Each line below that contains the word "Klaas" must be copied.
*** Dataset excerpts
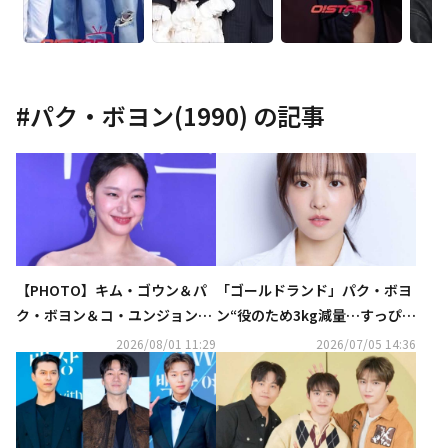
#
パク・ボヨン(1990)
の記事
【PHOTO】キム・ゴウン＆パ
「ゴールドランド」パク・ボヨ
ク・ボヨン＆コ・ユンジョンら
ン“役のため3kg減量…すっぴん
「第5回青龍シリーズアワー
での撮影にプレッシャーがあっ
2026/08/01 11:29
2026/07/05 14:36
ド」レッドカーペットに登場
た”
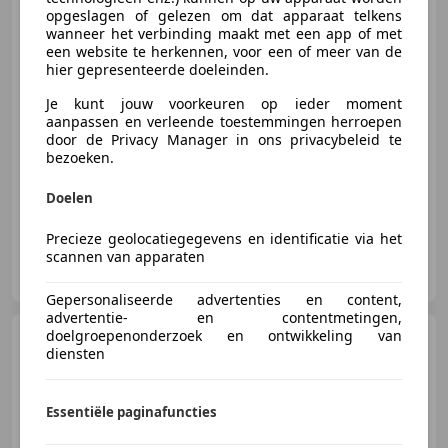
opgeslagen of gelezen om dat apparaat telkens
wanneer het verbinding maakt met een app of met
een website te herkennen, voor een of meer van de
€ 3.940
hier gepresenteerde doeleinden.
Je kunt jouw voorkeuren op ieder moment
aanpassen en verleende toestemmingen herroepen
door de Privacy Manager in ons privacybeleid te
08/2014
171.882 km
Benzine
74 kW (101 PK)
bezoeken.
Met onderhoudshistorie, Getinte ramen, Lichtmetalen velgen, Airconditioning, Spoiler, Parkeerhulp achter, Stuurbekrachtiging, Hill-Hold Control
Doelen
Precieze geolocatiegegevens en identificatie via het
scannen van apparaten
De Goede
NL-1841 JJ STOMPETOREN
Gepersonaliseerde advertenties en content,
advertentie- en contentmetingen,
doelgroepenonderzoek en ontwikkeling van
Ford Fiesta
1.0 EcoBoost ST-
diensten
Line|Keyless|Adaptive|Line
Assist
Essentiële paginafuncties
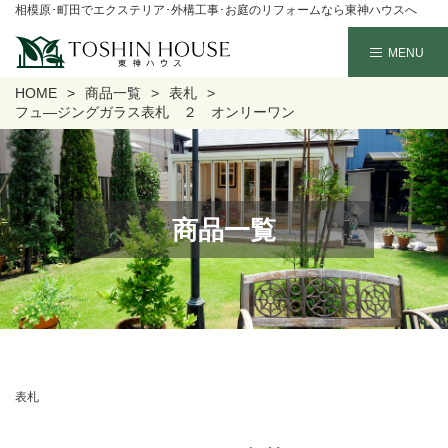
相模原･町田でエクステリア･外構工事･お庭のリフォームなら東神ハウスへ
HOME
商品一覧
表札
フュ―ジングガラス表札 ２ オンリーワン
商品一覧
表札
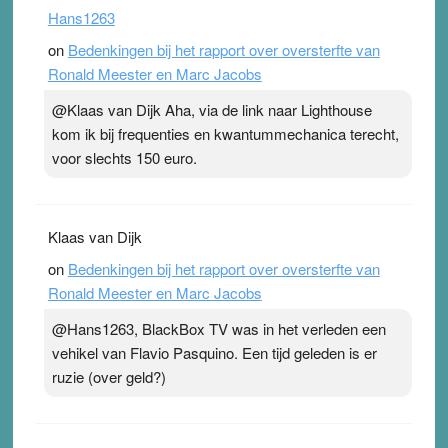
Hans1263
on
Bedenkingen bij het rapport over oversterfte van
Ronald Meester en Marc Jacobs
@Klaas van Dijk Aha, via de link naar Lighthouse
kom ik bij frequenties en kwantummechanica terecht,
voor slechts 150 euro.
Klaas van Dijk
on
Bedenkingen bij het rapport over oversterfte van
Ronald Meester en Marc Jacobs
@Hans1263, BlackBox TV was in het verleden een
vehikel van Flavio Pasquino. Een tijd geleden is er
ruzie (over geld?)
******
Output for this task =
@Klaas van Dijk Aha, via de link naar Lighthouse
Klaas van Dijk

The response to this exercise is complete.